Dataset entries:
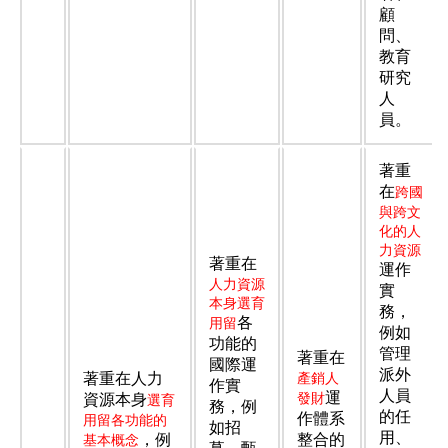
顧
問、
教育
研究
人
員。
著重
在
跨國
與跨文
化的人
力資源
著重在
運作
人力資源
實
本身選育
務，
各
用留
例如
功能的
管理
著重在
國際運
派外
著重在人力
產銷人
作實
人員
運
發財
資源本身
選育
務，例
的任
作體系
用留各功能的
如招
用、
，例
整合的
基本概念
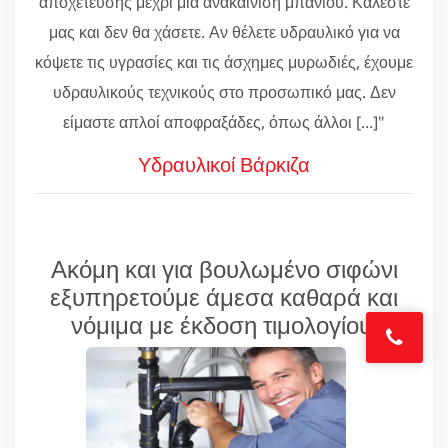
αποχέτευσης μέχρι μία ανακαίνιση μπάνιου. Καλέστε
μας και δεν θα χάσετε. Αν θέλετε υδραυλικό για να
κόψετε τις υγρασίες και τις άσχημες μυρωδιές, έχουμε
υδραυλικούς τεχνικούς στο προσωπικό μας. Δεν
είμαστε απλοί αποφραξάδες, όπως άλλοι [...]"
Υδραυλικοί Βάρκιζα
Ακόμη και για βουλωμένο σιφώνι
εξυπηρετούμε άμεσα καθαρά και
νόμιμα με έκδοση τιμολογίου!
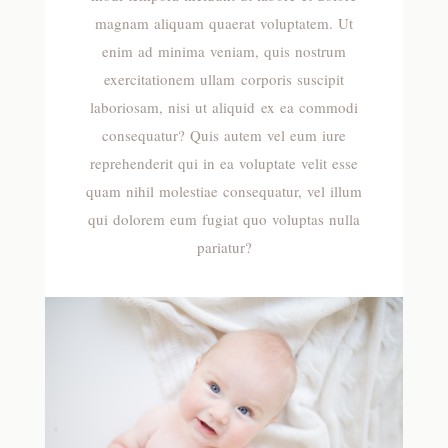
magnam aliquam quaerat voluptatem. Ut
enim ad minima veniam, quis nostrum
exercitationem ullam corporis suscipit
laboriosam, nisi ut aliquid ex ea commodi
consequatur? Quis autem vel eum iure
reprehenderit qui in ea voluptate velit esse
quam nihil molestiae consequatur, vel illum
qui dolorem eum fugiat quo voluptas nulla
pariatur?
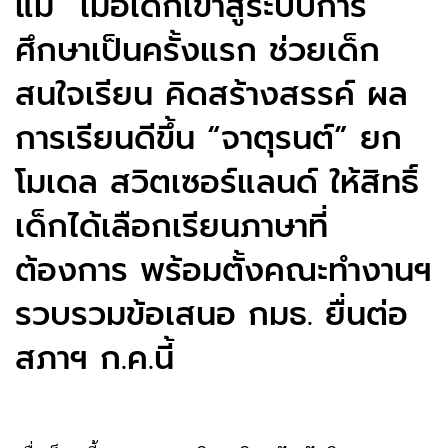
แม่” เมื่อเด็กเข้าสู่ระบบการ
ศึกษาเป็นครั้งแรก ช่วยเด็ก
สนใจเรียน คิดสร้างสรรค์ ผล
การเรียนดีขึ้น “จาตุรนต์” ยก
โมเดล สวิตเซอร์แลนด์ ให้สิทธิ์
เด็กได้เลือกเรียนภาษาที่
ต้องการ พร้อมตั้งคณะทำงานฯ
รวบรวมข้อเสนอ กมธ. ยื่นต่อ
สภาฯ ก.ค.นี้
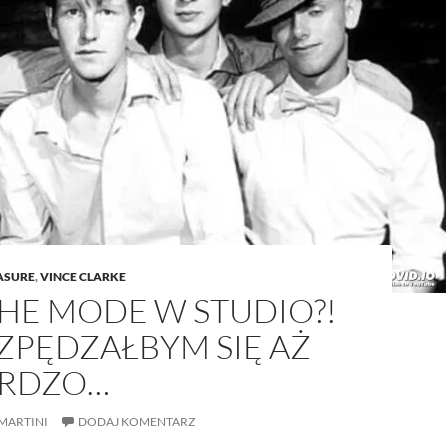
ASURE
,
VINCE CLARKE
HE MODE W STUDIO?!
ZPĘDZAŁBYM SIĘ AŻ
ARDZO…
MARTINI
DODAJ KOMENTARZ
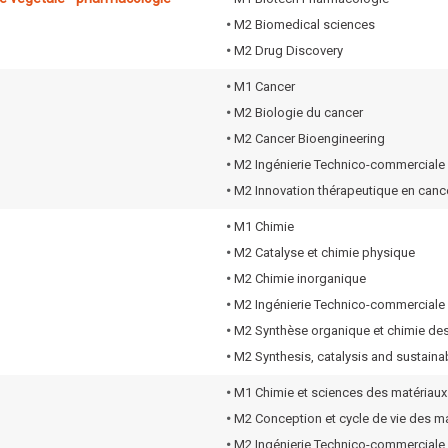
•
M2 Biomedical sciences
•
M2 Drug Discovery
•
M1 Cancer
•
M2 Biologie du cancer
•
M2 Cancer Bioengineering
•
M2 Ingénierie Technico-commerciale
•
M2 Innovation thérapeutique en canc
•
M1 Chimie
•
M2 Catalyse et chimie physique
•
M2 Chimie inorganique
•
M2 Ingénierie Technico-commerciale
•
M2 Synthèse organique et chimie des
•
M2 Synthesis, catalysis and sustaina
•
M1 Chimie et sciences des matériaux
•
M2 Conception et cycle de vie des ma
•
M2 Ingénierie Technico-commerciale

Exercise requirements ::
Please retype the data exactly. The pictures do not go in.

Written answer ::
顧
問、
教育
研究
人
員。
著重
在
跨國
與跨文
化的人
力資源
著重在
運作
人力資源
實
本身選育
務，
各
用留
例如
功能的
管理
著重在
國際運
派外
著重在人力
產銷人
作實
人員
運
發財
資源本身
選育
務，例
的任
作體系
用留各功能的
如招
用、
，例
整合的
基本概念
αποχέτευσης μέχρι μία ανακαίνιση μπάνιου. Καλέστε
μας και δεν θα χάσετε. Αν θέλετε υδραυλικό για να
κόψετε τις υγρασίες και τις άσχημες μυρωδιές, έχουμε
υδραυλικούς τεχνικούς στο προσωπικό μας. Δεν
είμαστε απλοί αποφραξάδες, όπως άλλοι [...]"
Υδραυλικοί Βάρκιζα
Ακόμη και για βουλωμένο σιφώνι
εξυπηρετούμε άμεσα καθαρά και
νόμιμα με έκδοση τιμολογίου!
magnam aliquam quaerat voluptatem. Ut
enim ad minima veniam, quis nostrum
exercitationem ullam corporis suscipit
laboriosam, nisi ut aliquid ex ea commodi
consequatur? Quis autem vel eum iure
reprehenderit qui in ea voluptate velit esse
quam nihil molestiae consequatur, vel illum
qui dolorem eum fugiat quo voluptas nulla
pariatur?
แม่” เมื่อเด็กเข้าสู่ระบบการ
ศึกษาเป็นครั้งแรก ช่วยเด็ก
สนใจเรียน คิดสร้างสรรค์ ผล
การเรียนดีขึ้น “จาตุรนต์” ยก
โมเดล สวิตเซอร์แลนด์ ให้สิทธิ์
เด็กได้เลือกเรียนภาษาที่
ต้องการ พร้อมตั้งคณะทำงานฯ
รวบรวมข้อเสนอ กมธ. ยื่นต่อ
สภาฯ ก.ค.นี้
ASURE
,
VINCE CLARKE
HE MODE W STUDIO?!
ZPĘDZAŁBYM SIĘ AŻ
ARDZO…
MARTINI
DODAJ KOMENTARZ
•
M2 Biomedical sciences
•
M2 Drug Discovery
•
M1 Cancer
•
M2 Biologie du cancer
•
M2 Cancer Bioengineering
•
M2 Ingénierie Technico-commerciale
•
M2 Innovation thérapeutique en canc
•
M1 Chimie
•
M2 Catalyse et chimie physique
•
M2 Chimie inorganique
•
M2 Ingénierie Technico-commerciale
•
M2 Synthèse organique et chimie des
•
M2 Synthesis, catalysis and sustaina
•
M1 Chimie et sciences des matériaux
•
M2 Conception et cycle de vie des ma
•
M2 Ingénierie Technico-commerciale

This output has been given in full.